Package io.codemodder.remediation.jndiinjection

Interface JNDIInjectionRemediator

public interface JNDIInjectionRemediator

Remediates JNDI injection vulnerabilities. It does this by weaving in a check to limit what JNDI resources are available, and users can add more.

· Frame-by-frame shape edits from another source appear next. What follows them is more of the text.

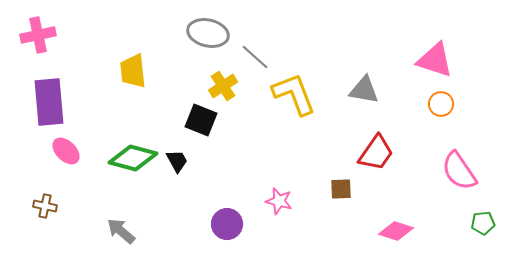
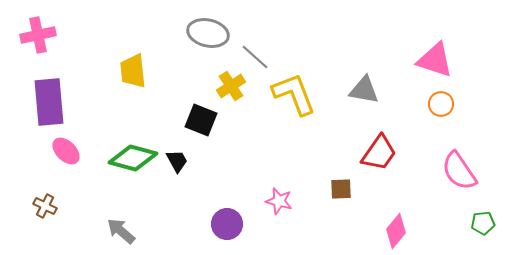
yellow cross: moved 8 px right
red trapezoid: moved 3 px right
brown cross: rotated 15 degrees clockwise
pink diamond: rotated 68 degrees counterclockwise
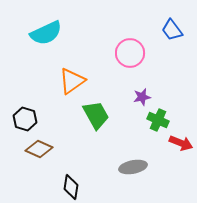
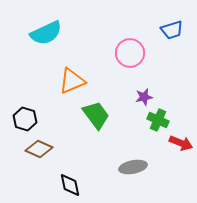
blue trapezoid: rotated 70 degrees counterclockwise
orange triangle: rotated 12 degrees clockwise
purple star: moved 2 px right
green trapezoid: rotated 8 degrees counterclockwise
black diamond: moved 1 px left, 2 px up; rotated 20 degrees counterclockwise
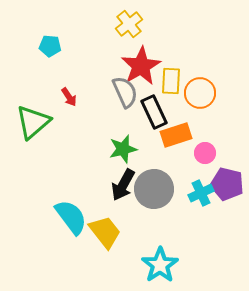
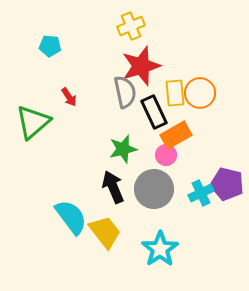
yellow cross: moved 2 px right, 2 px down; rotated 16 degrees clockwise
red star: rotated 12 degrees clockwise
yellow rectangle: moved 4 px right, 12 px down; rotated 8 degrees counterclockwise
gray semicircle: rotated 12 degrees clockwise
orange rectangle: rotated 12 degrees counterclockwise
pink circle: moved 39 px left, 2 px down
black arrow: moved 10 px left, 2 px down; rotated 128 degrees clockwise
cyan star: moved 16 px up
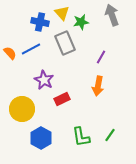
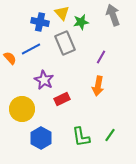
gray arrow: moved 1 px right
orange semicircle: moved 5 px down
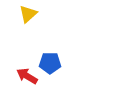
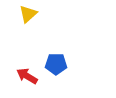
blue pentagon: moved 6 px right, 1 px down
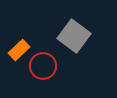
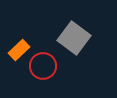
gray square: moved 2 px down
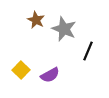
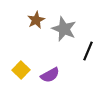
brown star: rotated 18 degrees clockwise
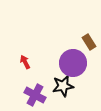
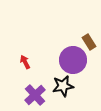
purple circle: moved 3 px up
purple cross: rotated 20 degrees clockwise
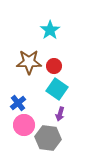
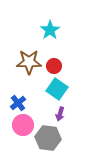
pink circle: moved 1 px left
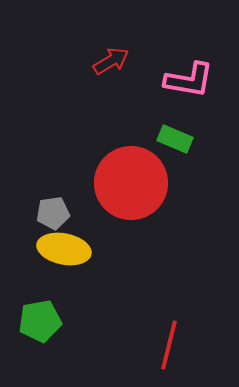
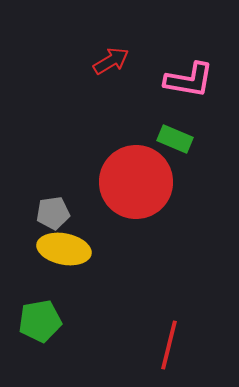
red circle: moved 5 px right, 1 px up
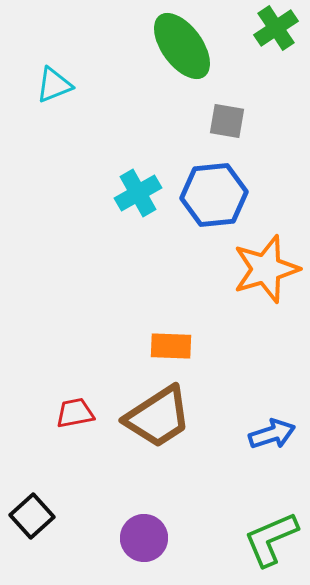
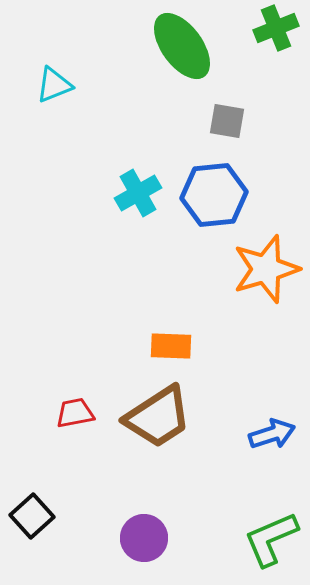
green cross: rotated 12 degrees clockwise
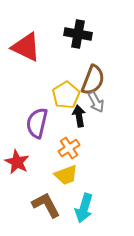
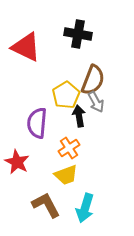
purple semicircle: rotated 8 degrees counterclockwise
cyan arrow: moved 1 px right
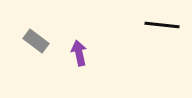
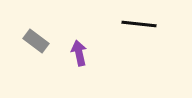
black line: moved 23 px left, 1 px up
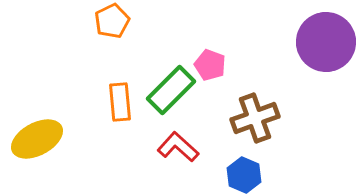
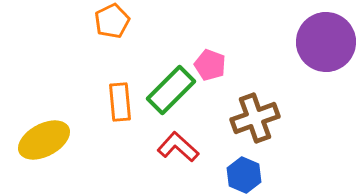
yellow ellipse: moved 7 px right, 1 px down
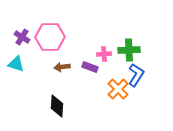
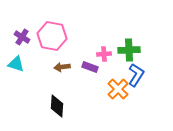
pink hexagon: moved 2 px right, 1 px up; rotated 12 degrees clockwise
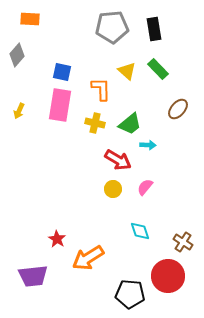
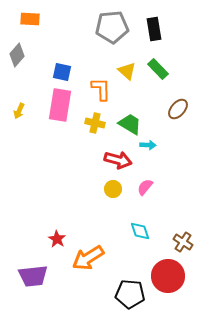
green trapezoid: rotated 110 degrees counterclockwise
red arrow: rotated 16 degrees counterclockwise
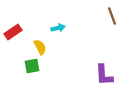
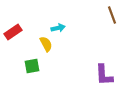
brown line: moved 1 px up
yellow semicircle: moved 6 px right, 3 px up
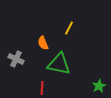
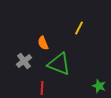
yellow line: moved 10 px right
gray cross: moved 8 px right, 2 px down; rotated 28 degrees clockwise
green triangle: rotated 10 degrees clockwise
green star: rotated 24 degrees counterclockwise
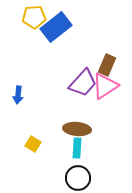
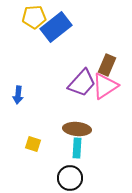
purple trapezoid: moved 1 px left
yellow square: rotated 14 degrees counterclockwise
black circle: moved 8 px left
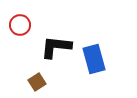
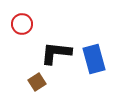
red circle: moved 2 px right, 1 px up
black L-shape: moved 6 px down
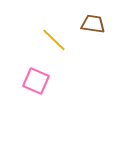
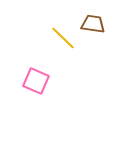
yellow line: moved 9 px right, 2 px up
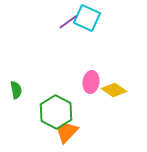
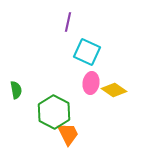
cyan square: moved 34 px down
purple line: rotated 42 degrees counterclockwise
pink ellipse: moved 1 px down
green hexagon: moved 2 px left
orange trapezoid: moved 1 px right, 2 px down; rotated 110 degrees clockwise
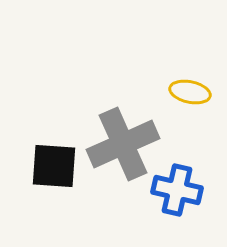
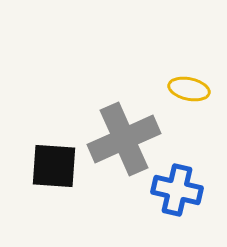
yellow ellipse: moved 1 px left, 3 px up
gray cross: moved 1 px right, 5 px up
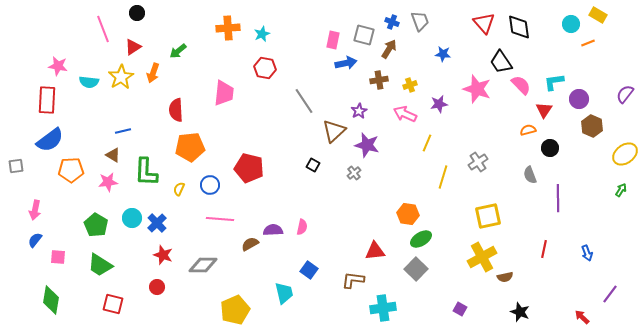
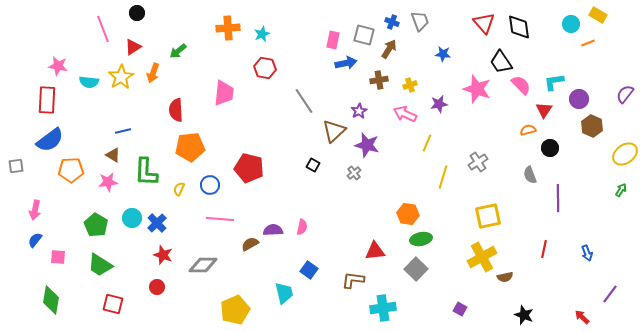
green ellipse at (421, 239): rotated 20 degrees clockwise
black star at (520, 312): moved 4 px right, 3 px down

Inspiration for this came from logback: https://github.com/qos-ch/logback/blob/979d76f3f2847f1c129bcc6295e69187d02e472c/logback-core/src/main/java/ch/qos/logback/core/util/JNDIUtil.java#L54

Field Summary

Fields

Modifier and Type	Field	Description
static final JNDIInjectionRemediator	DEFAULT	The default JNDI injection remediation strategy.

Method Summary

Modifier and Type	Method	Description
<T> CodemodFileScanningResult	remediateAll(com.github.javaparser.ast.CompilationUnit cu, String path, io.codemodder.codetf.DetectorRule detectorRule, List<T> issuesForFile, Function<T,String> getKey, Function<T,Integer> getStartLine, Function<T,Integer> getEndLine, Function<T,Integer> getStartColumn)	Remediate all JNDI injection vulnerabilities in the given compilation unit.

Field Details

DEFAULT

static final JNDIInjectionRemediator DEFAULT

The default JNDI injection remediation strategy.

Method Details

remediateAll

<T> CodemodFileScanningResult remediateAll(com.github.javaparser.ast.CompilationUnit cu,
 String path,
 io.codemodder.codetf.DetectorRule detectorRule,
 List<T> issuesForFile,
 Function<T,String> getKey,
 Function<T,Integer> getStartLine,
 Function<T,Integer> getEndLine,
 Function<T,Integer> getStartColumn)

Remediate all JNDI injection vulnerabilities in the given compilation unit.